Benefits & Use Cases:

  • One Identity, Many Chains: Instead of juggling multiple wallets, a single signature from your Ethereum account could authorize actions on any other supported EVM or non-EVM chain, without needing to manage separate private keys.
  • Seamless Cross-Chain Transactions: Move assets or execute smart contract functions across different chains, without relying on third-party bridges or centralized custodians.
  • Usage Controls: rate or time-based restrictions can be enforced by the on-chain contract that manages key usage (e.g., "this key can only send up to 1 ETH per day").
  • Recovery or Fallback Conditions: Instead of storing private keys in a single hardware device, you can use a multi-party computation (MPC) setup that offers user-friendly ways to recover accounts.
  • Signs the Arbitrary State of a Foreign Chain: Gives your smart contract awareness of whether a transaction it signed went through so that it can perform actions accordingly. For example, it allows for a smart contract to keep track of local chain assets based on the foreign chain's state.

How It Works?

Contract Background

The ChainSignatures contract:

  • Holds a base public key (publicKey), expressed in affine coordinates on the secp256k1 curve.

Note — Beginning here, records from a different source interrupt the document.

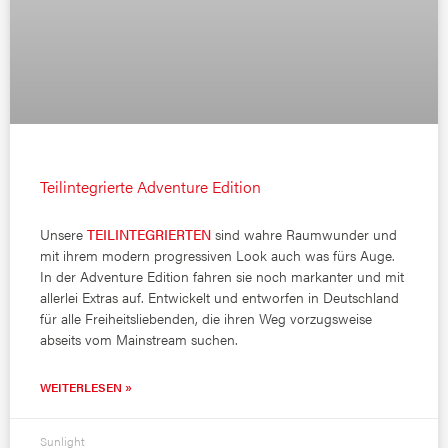
Teilintegrierte Adventure Edition
Unsere
TEILINTEGRIERTEN
sind wahre Raumwunder und
mit ihrem modern progressiven Look auch was fürs Auge.
In der Adventure Edition fahren sie noch markanter und mit
allerlei Extras auf. Entwickelt und entworfen in Deutschland
für alle Freiheitsliebenden, die ihren Weg vorzugsweise
abseits vom Mainstream suchen.
WEITERLESEN »
Sunlight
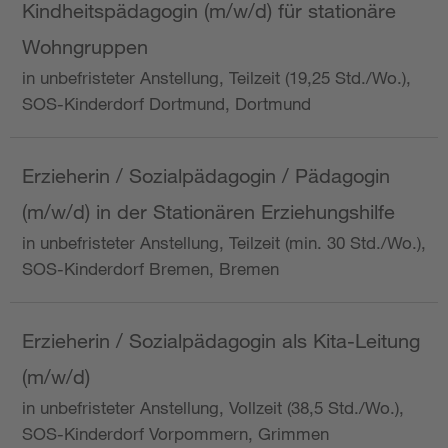
Kindheitspädagogin (m/w/d) für stationäre
Wohngruppen
in unbefristeter Anstellung, Teilzeit (19,25 Std./Wo.),
SOS-Kinderdorf Dortmund, Dortmund
Erzieherin / Sozialpädagogin / Pädagogin
(m/w/d) in der Stationären Erziehungshilfe
in unbefristeter Anstellung, Teilzeit (min. 30 Std./Wo.),
SOS-Kinderdorf Bremen, Bremen
Erzieherin / Sozialpädagogin als Kita-Leitung
(m/w/d)
in unbefristeter Anstellung, Vollzeit (38,5 Std./Wo.),
SOS-Kinderdorf Vorpommern, Grimmen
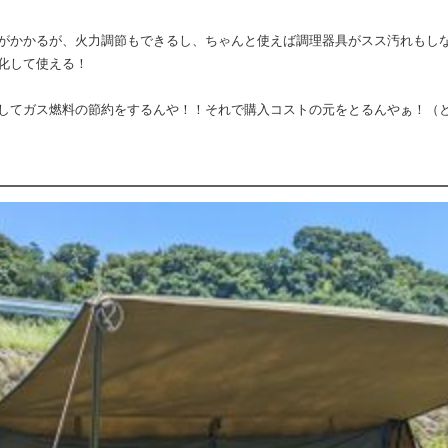
がかかるが、火力調節もできるし、ちゃんと使えば調理器具がスス汚れもし
化して使える！
してガス燃料の節約をするんや！！それで購入コストの元をとるんやぁ！（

  • Derives new public keys for each (user, path) combination by computing an integer epsilon (based on a path string and user’s address) and performing an EC point addition:

    DerivedPubKey = BasePubKey + (epsilon × G)
  • Allows a user to request a signature on a 32-byte payload by calling sign(...). A minimal deposit may be required to discourage spam; any unused deposit is refunded once the request is completed.

  • Awaits the MPC network to compute the actual ECDSA signature offline, then call respond(...) with that signature. The contract then emits an event with the signature, and refunds the deposit.